§ What you have to do:
Select and copy out every line in the records containing "this".

§ Recorded data:
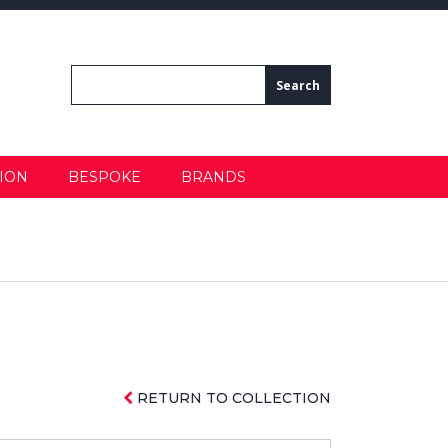
ION
BESPOKE
BRANDS
RETURN TO COLLECTION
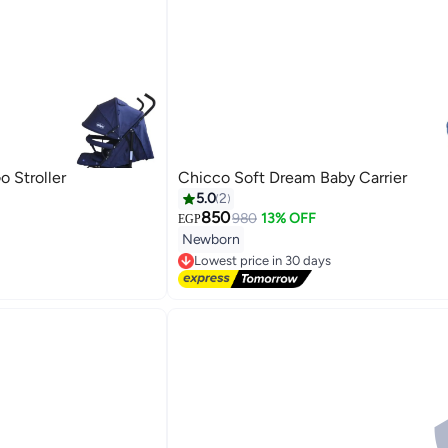
 Stroller
Chicco Soft Dream Baby Carrier
5.0
2
850
980
13% OFF
EGP
Newborn
Lowest price in 30 days
Free Delivery
Lowest price in 30 days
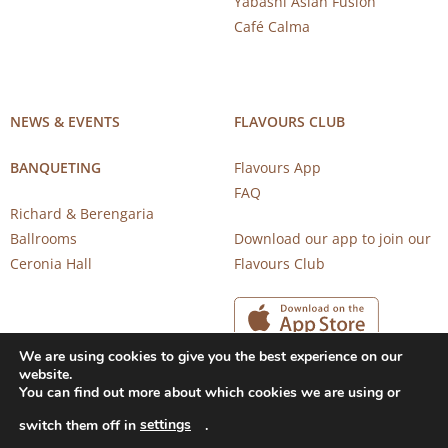
Yabashi Asian Fusion
Café Calma
NEWS & EVENTS
FLAVOURS CLUB
BANQUETING
Flavours App
FAQ
Richard & Berengaria
Ballrooms
Download our app to join our
Ceronia Hall
Flavours Club
We are using cookies to give you the best experience on our
website.
You can find out more about which cookies we are using or
settings
switch them off in
.
Copyright 2026 © CAROB MILL RESTAURANTS |
Privacy Notice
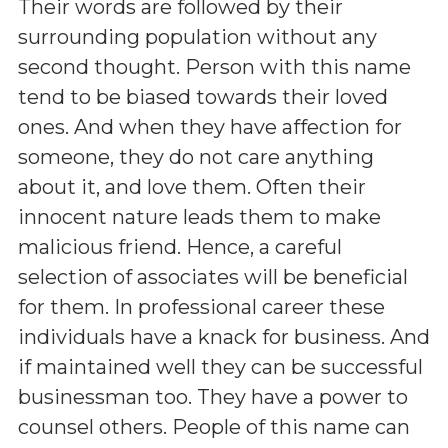
Their words are followed by their
surrounding population without any
second thought. Person with this name
tend to be biased towards their loved
ones. And when they have affection for
someone, they do not care anything
about it, and love them. Often their
innocent nature leads them to make
malicious friend. Hence, a careful
selection of associates will be beneficial
for them. In professional career these
individuals have a knack for business. And
if maintained well they can be successful
businessman too. They have a power to
counsel others. People of this name can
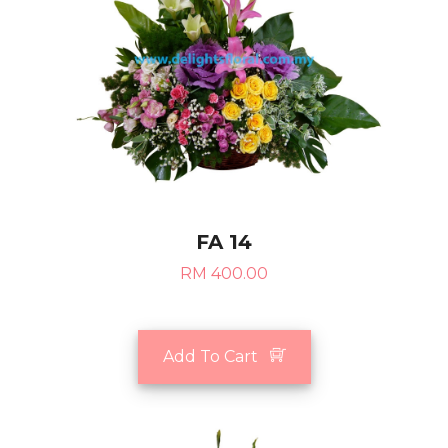
FA 14
RM 400.00
Add To Cart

§ Response area:
second thought. Person with this name
counsel others. People of this name can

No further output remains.